De hecho, como ya publicó Diario16, Amnistía Internacional presentó en junio en el Congreso de los Diputados más de 142.000 firmas solicitando la reforma de la Ley Mordaza.

Ley controvertida

Legarda ha defendido que “creemos que interpretamos bien la realidad social si describimos la ley como controvertida, impopular, con una baja aceptación ciudadana y como una ley polémica, ha dicho, “considerada como Ley Mordaza por ir contra la discrepancia, por ser una ley de control social y una ley cercenadora de derechos civiles y libertades”.

Como se señala en la propia reforma que plantea el Grupo Vasco, a juicio de EAJ-PNV, la Ley Mordaza “no pone en la debida relación la seguridad con las libertades”, y Legarda ha citado a modo de ejemplo el tratamiento que reciben en la ley original el derecho de huelga, el derecho de manifestación y de reunión, cómo se aborda la libertad de expresión y de información, o cómo se regulan las potestades generales de la Policía de seguridad, además del “desequilibrio” que se produce en el régimen sancionador de la Ley.

Legarda se ha referido también al contexto en el que se aprobó esta norma, recordando que “fue percibida como una respuesta autoritaria y de control a las expresiones colectivas del malestar social” fruto de la crisis económica. En este mismo sentido, ha señalado que “a esta visión autoritaria tampoco le son ajenos los cambios producidos en el derecho punitivo” en esa misma época, cuando fue reformado el Código Penal “para agravar tanto la penalidad de los delitos de opinión y expresión, que han recibido el reproche del TEDH, como de la participación de sindicalistas en huelgas a través de los llamados piquetes”.

En resumen, Legarda ha situado estas reformas en “el llamado Código Penal de la peligrosidad donde la seguridad se convierte en una categoría prioritaria de la política criminal como un bien que el Estado y los poderes públicos han de defender con todos los medios e instrumentos a su alcance”.

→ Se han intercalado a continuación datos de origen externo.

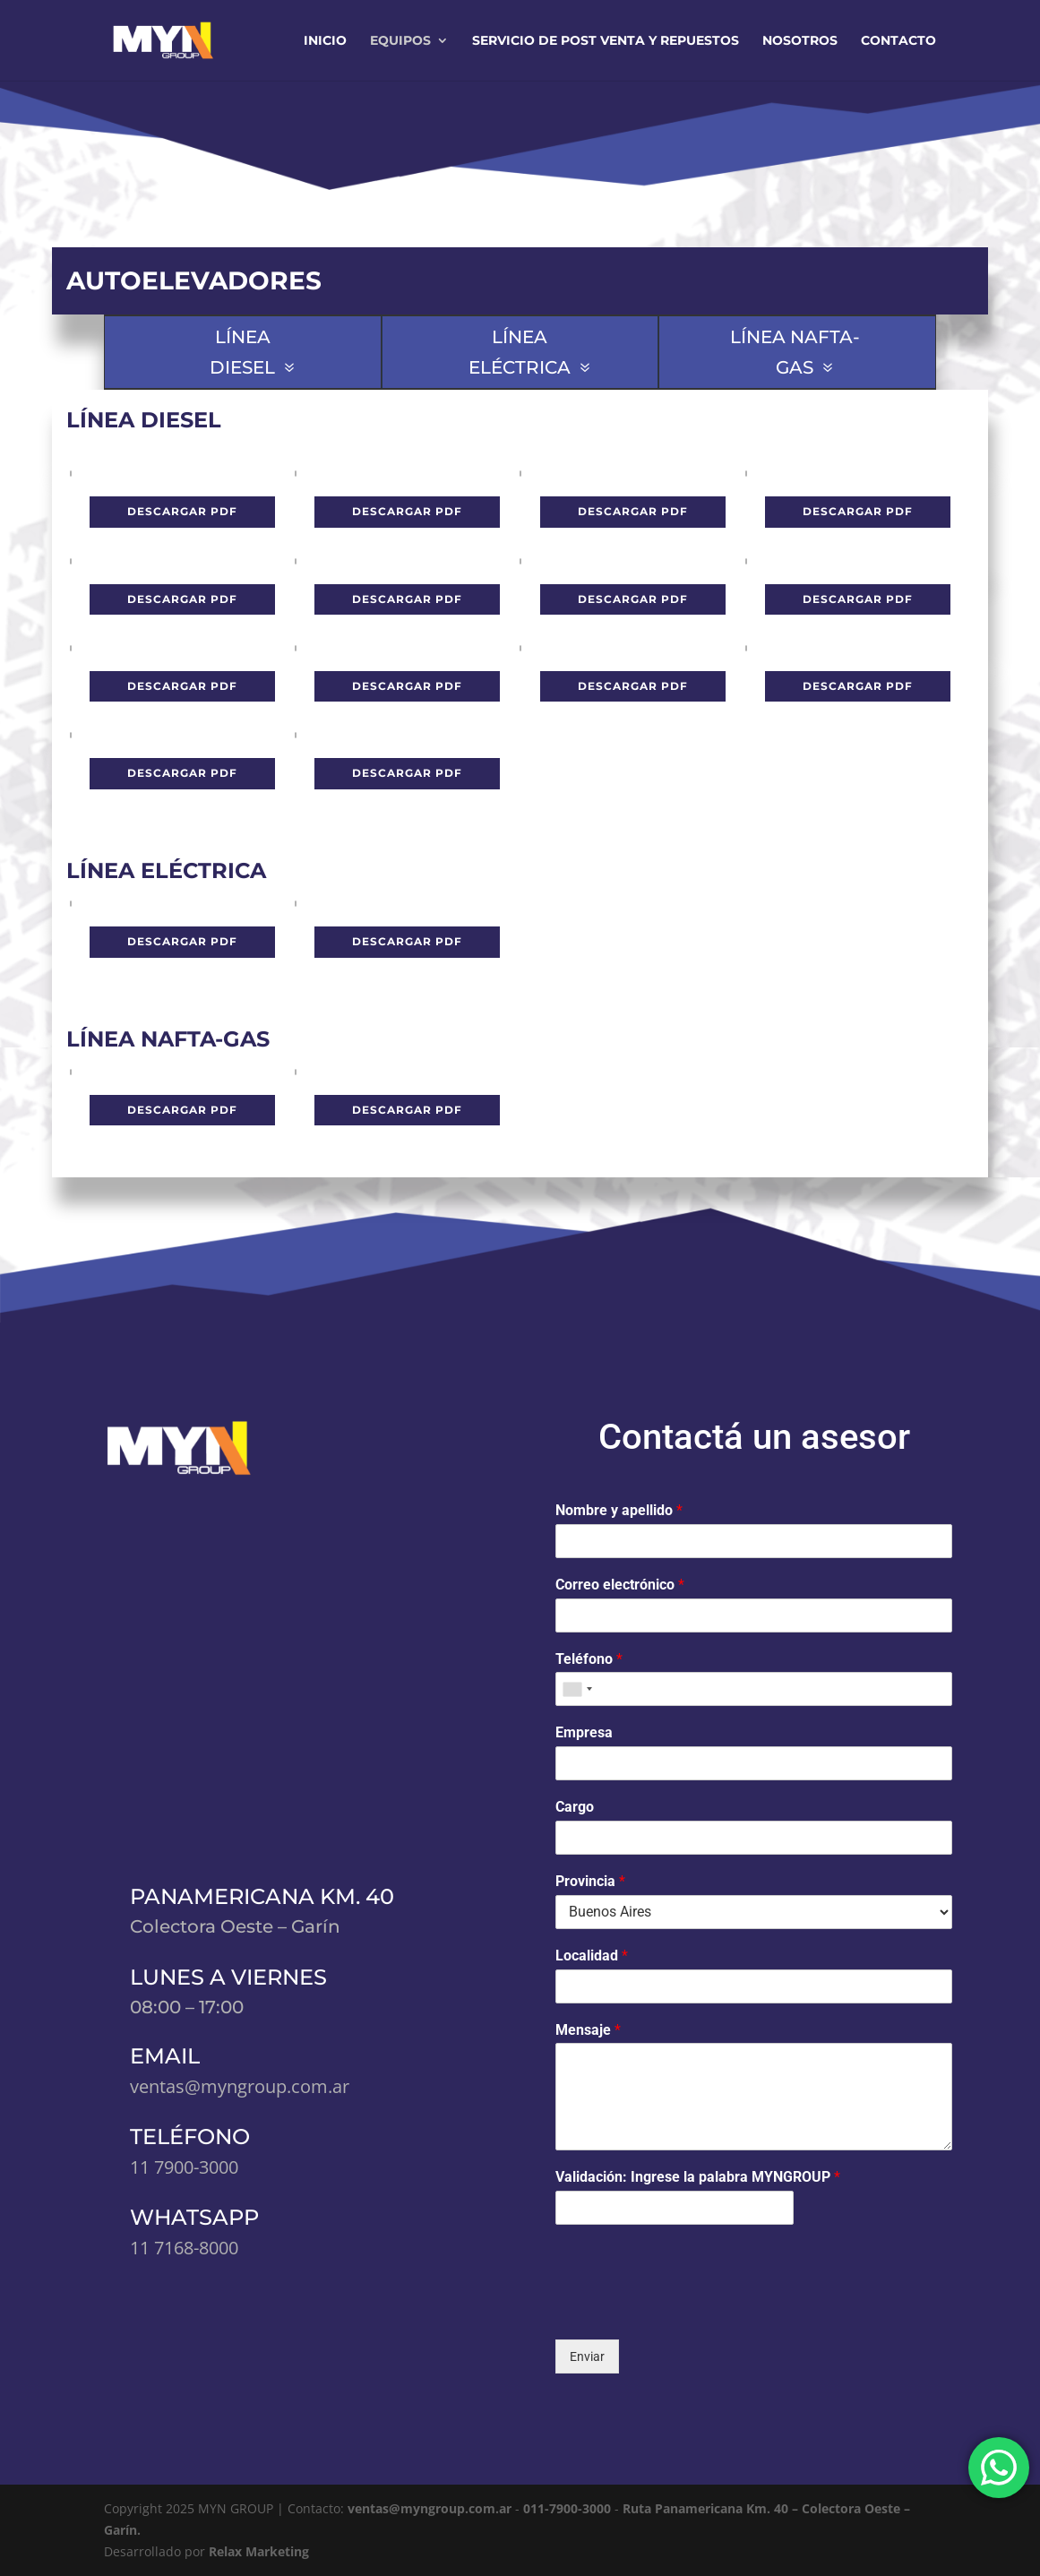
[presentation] (691, 2310)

Asimismo, el diputado jeltzale ha asegurado que esta “valoración negativa muy generalizada” de la Ley de Protección de la Seguridad Ciudadana “tiene confirmación a través de lo manifestado por el entonces DAO de la Policía Eugenio Pino, que cuando le preguntaron por las razones de su nombramiento por el ministro Fernández Díaz manifestó que quizás pudo deberse a su experiencia como Jefe de las Unidades Policiales de Antidisturbios de la Policía Nacional y que quizás estimó que podía ser útil ante el clima de profundo malestar que se respiraba socialmente como consecuencia de la crisis económica y social”.

Por último, Legarda ha pedido a los Grupos parlamentarios que “no conviertan este debate en un debate sobre la Policía en sí misma porque eso sería confundir el dedo con la luna”. En este mismo sentido, ha asegurado que “es tan sectario e irresponsable calificar a las Fuerzas y Cuerpos de Seguridad del Estado de santos como de demonios”. “Son como nosotros, el resto de la ciudadanía, y lo sé porque he dirigido a un Cuerpo de Policía durante más de 10 años en circunstancias bien difíciles, donde sale lo mejor y a veces también lo peor”, ha zanjado.